A compressor controller 150 may be coupled to the compressor 130, the first valve 140, the second valve 142, or a combination thereof. The compressor controller 150 may be configured, among other things, to control one or more operating parameters of the compressor 130. For example, the compressor controller 150 may be configured to adjust the speed (or RPM—revolutions per minute) of the compressor 130. Control of the speed of the compressor 130 may be accomplished in a variety of ways, e.g., by communication with the driver 110, power source, and/or driveline components between the driver 110 and the compressor 130.
Additionally or alternatively, the compressor controller 150 may be configured to adjust the suction pressure of the compressor 150. For example, adjustment of the suction pressure may be achieved by selectively opening and closing two or more pilot valves at the inlet 132. For example, if two pilot valves are provided, one may operate at (e.g., “correspond to”) a relatively high suction pressure, while the other may operate at (e.g., “correspond to”) a relatively low suction pressure. Thus, the suction pressure of the compressor 130 may be determined by which of the pilot valve is open and which is closed. In some embodiments, more than two such inlet valves may be provided, thereby allowing for more than two choices of suction pressures. In other embodiments, one or more such inlet valves may be provided with a variable position, which may allow for many different setpoints (sometimes referred to as “infinite” control) for the suction pressure.
Further, as also discussed in greater detail below, the compressor controller 150 may be configured to actuate the first (unloader) valve 140 between its first and second positions. The compressor controller 150 may also be configured to actuate the second (diverter) valve 142 between its first and second positions. In addition, the compressor controller 150 may be configured to cause the compressor 130 to not compress the gas during predetermined intervals. In other words, the gas flowing out through the outlet 134 of the compressor 130 may have substantially the same pressure as the gas flowing in through the inlet 132 of the compressor 130 during such intervals. In one embodiment, the compressor 130 may not compress the gas when the first valve 140 is in the first position, and the compressor 130 may compress the gas when the first valve 140 is in the second position.

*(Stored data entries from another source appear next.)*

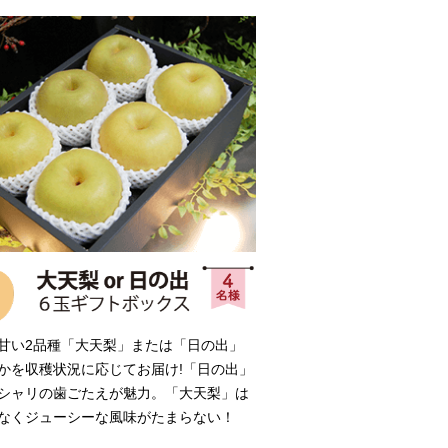
甘い2品種「大天梨」または「日の出」
かを収穫状況に応じてお届け!「日の出」
シャリの歯ごたえが魅力。「大天梨」は
なくジューシーな風味がたまらない！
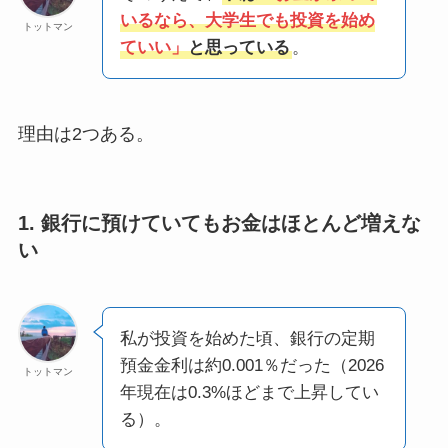
いるなら、大学生でも投資を始め
トットマン
ていい」
と思っている
。
理由は2つある。
1. 銀行に預けていてもお金はほとんど増えな
い
私が投資を始めた頃、銀行の定期
預金金利は約0.001％だった（2026
トットマン
年現在は0.3%ほどまで上昇してい
る）。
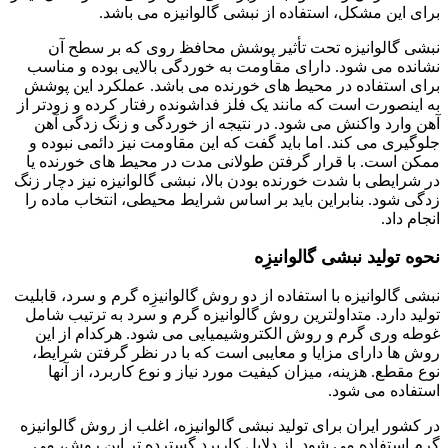
برای این مشکل، استفاده از نبشی گالوانیزه می باشد.
نبشی گالوانیزه تحت تأثیر پوشش محافظ روی که بر سطح آن
نشانده می شود. دارای مقاومت به خوردگی بالایی بوده و مناسب
برای استفاده در محیط های خورنده می باشد. عملکرد این پوشش
به اینصورت است که مانند یک فلز فداشونده رفتار کرده و زودتر از
آهن وارد واکنش می شود. در نتیجه از خوردگی و زنگ زدگی آهن
جلوگیری می کند. اما باید گفت که این مقاومت نیز دائمی نبوده و
ممکن است. با قرار گرفتن طولانی مدت در محیط های خورنده یا
در شرایطی با شدت خورنده بودن بالا، نبشی گالوانیزه نیز دچار زنگ
زدگی شود. بنابراین باید بر اساس شرایط محیطی، انتخاب ماده را
انجام داد.
نحوه تولید نبشی گالوانیزِه
نبشی گالوانیزه با استفاده از دو روش گالوانیزِه گرم و سرد، قابلیت
تولید دارد. متداولترین روش گالوانیزه گرم و سرد به ترتیب شامل
غوطه وری گرم و روش الکتروشیمیایی می شود. هرکدام از این
روش ها دارای مزایا و معایبی است که با در نظر گرفتن شرایط،
نوع مقطع. هزینه، میزان کیفیت مورد نیاز و نوع کاربرد، از آنها
استفاده می شود.
در کشور ایران برای تولید نبشی گالوانیزه، اغلب از روش گالوانیزه
گرم استفاده می شود. از دلایل کاربرد گسترده تر این روش، می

Referring back to the well 160, a casing 162 may be coupled to the wall of the well 160 by a layer of cement. A tubing string (e.g., a production string) 164 may be positioned radially-inward from the casing 162. An annulus 166 may be defined between the casing 162 and the tubing string 164. A plunger 170 may be moveable within the tubing suing 164. In some embodiments, a substantially fluid-tight seal may be formed between the outer surface of the plunger 170 and the inner surface of the tubing string 164. Optionally, a bore may be formed axially-through the plunger 170, and a valve 172 may be positioned within the bore. The valve 172 may be opened when the plunger 170 contacts a first actuator (e.g., “bumper spring”) 174 proximate to the upper end of the tubing suing 164. The valve 172 may be closed when the plunger 170 contacts a second actuator (e.g., “bumper spring”) 176 proximate to the lower end of the tubing string 164. In another embodiment, the plunger 170 may be a pad-type plunger.

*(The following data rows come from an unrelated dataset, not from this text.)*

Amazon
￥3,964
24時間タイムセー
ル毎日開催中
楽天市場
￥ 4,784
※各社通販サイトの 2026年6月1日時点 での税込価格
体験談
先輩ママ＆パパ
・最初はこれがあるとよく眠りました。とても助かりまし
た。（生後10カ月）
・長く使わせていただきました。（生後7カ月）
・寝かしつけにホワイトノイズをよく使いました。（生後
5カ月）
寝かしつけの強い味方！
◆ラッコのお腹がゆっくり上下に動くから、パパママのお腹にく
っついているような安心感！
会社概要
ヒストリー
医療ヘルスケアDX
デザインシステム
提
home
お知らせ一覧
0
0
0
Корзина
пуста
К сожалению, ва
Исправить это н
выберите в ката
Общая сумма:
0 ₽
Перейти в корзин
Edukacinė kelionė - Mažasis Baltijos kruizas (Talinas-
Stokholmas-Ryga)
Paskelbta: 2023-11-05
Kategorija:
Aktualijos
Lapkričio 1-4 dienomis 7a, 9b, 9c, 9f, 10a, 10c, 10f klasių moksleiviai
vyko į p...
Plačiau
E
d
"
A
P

The plunger 170 may cycle from the bottom of the well 160, to the top of the well 160, back to the bottom of the well 160, and so on. More particularly, when the valve 172 in the plunger 170 is in the closed position and the well 160 is producing enough gas to lift the liquid, the gas may lift the plunger 170, and the liquid that is above the plunger 170 in the tubing string 164, to the surface (e.g., when an outlet valve is opened at the surface). As discussed in more detail below, when the well 160 is not producing enough gas to lift the liquid to the surface, or the well 160 is not producing enough gas to lift the liquid to the surface within a predetermined amount of time, additional compressed gas (e.g., from the compressor 130) may be introduced into the well 160 to lift the plunger 170 and the liquid. When the plunger 170 reaches the surface and contacts the first actuator 174, the valve 172 in the plunger 170 may open, which may allow the plunger 170 to descend toward the bottom of the well 160.
When the plunger 170 reaches the bottom of the well 160 and contacts the second actuator 176, the valve 172 in the plunger 170 may close. Then, the gas produced in the well 160, the compressed gas introduced into the well 160, or a combination thereof may lift the plunger 170, and the liquid that is above the plunger 170 in the tubing string 164, back to the surface. The plunger 170 may continue to cycle up and down, lifting liquid to the surface with each trip.

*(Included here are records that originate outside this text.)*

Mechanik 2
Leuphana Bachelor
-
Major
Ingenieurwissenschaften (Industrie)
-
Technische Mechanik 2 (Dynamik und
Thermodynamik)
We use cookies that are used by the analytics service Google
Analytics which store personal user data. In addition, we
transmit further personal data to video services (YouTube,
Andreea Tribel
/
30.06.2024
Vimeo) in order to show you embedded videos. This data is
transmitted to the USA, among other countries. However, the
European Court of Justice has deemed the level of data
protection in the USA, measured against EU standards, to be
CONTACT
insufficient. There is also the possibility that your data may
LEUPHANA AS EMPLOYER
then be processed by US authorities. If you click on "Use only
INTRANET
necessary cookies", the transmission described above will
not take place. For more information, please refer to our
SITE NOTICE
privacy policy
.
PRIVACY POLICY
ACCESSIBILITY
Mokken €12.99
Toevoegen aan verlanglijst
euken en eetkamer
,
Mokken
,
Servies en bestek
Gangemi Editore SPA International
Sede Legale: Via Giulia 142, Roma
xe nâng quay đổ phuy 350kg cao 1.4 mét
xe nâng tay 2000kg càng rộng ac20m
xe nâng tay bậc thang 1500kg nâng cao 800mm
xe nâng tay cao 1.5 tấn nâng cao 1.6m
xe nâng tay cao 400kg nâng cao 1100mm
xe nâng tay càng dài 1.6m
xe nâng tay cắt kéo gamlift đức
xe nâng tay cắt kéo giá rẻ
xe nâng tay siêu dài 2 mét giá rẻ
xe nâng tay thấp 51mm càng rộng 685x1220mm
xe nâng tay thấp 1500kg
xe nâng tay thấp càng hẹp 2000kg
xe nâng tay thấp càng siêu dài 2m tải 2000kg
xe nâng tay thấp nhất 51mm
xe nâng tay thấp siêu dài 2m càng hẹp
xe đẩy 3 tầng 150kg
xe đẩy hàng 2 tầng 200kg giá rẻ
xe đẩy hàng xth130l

The system 100 may also include wellhead equipment 177 positioned at the topside surface of the well 170. The wellhead equipment 177 may include a sensor 178 positioned proximate to the top of the well 160 (e.g., at or near the surface). The sensor 178 may be coupled to the tubing string 164, the first actuator 174, a lubricator 186 (introduced below), or other equipment at the surface. The sensor 178 may detect or sense each time the plunger 170 reaches the surface. In one embodiment, the sensor 178 may detect or sense when the plunger 170 is within a predetermined distance from the sensor 178. In another embodiment, the sensor 178 may detect or sense when the plunger 170 contacts the first actuator 174 and/or the lubricator 186.
In yet another embodiment, the sensor 178 may be a pressure transducer that is coupled to and/or in fluid communication with the tubing string 164, the first actuator 174, the lubricator 186, the inlet 132 of the compressor 130, the outlet 134 of the compressor 130, or the like. It may be determined that the plunger 170 is at a predetermined position in the well 160 when the pressure measured by the pressure transducer is greater than or less than a predetermined amount. For example, a user may open or close a valve (e.g., valve 182, 184) to cause the plunger 170 to ascend or descend within the well 160. The opening or closing of the valve (e.g., 182, 184) may cause the pressure to increase or decrease beyond the predetermined amount, which may be detected by the sensor 178.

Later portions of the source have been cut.